┌──
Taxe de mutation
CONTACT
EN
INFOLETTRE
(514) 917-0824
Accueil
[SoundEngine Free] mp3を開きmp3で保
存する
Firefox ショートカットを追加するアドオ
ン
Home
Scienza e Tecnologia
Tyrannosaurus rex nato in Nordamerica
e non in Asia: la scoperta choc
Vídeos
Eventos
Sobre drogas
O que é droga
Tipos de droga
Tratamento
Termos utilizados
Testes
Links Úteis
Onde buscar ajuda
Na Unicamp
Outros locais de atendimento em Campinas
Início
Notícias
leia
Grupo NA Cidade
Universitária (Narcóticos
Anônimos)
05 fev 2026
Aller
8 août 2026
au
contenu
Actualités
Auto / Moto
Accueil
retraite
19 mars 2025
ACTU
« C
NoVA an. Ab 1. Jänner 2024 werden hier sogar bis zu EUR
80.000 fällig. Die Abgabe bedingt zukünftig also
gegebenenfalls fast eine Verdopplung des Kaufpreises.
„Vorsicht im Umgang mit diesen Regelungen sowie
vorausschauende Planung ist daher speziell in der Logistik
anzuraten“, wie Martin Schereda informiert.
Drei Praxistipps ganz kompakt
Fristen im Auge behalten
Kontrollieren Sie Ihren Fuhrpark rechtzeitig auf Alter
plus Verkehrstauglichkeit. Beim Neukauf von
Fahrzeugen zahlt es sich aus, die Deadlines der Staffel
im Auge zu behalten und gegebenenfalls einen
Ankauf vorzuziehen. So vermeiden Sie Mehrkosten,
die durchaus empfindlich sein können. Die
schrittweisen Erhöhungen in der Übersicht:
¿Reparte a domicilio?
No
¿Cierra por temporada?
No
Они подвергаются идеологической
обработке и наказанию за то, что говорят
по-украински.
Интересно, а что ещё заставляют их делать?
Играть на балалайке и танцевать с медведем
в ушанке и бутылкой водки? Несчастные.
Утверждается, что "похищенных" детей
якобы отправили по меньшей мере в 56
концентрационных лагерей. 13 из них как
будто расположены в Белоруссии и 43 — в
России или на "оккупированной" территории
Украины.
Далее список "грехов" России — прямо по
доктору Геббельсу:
└──
What to do. Write out the listing's lines exactly, from its first line through the line that contains "Drei Praxistipps ganz kompakt", and stop there.

Response to the exercise.
Taxe de mutation
CONTACT
EN
INFOLETTRE
(514) 917-0824
Accueil
[SoundEngine Free] mp3を開きmp3で保
存する
Firefox ショートカットを追加するアドオ
ン
Home
Scienza e Tecnologia
Tyrannosaurus rex nato in Nordamerica
e non in Asia: la scoperta choc
Vídeos
Eventos
Sobre drogas
O que é droga
Tipos de droga
Tratamento
Termos utilizados
Testes
Links Úteis
Onde buscar ajuda
Na Unicamp
Outros locais de atendimento em Campinas
Início
Notícias
leia
Grupo NA Cidade
Universitária (Narcóticos
Anônimos)
05 fev 2026
Aller
8 août 2026
au
contenu
Actualités
Auto / Moto
Accueil
retraite
19 mars 2025
ACTU
« C
NoVA an. Ab 1. Jänner 2024 werden hier sogar bis zu EUR
80.000 fällig. Die Abgabe bedingt zukünftig also
gegebenenfalls fast eine Verdopplung des Kaufpreises.
„Vorsicht im Umgang mit diesen Regelungen sowie
vorausschauende Planung ist daher speziell in der Logistik
anzuraten“, wie Martin Schereda informiert.
Drei Praxistipps ganz kompakt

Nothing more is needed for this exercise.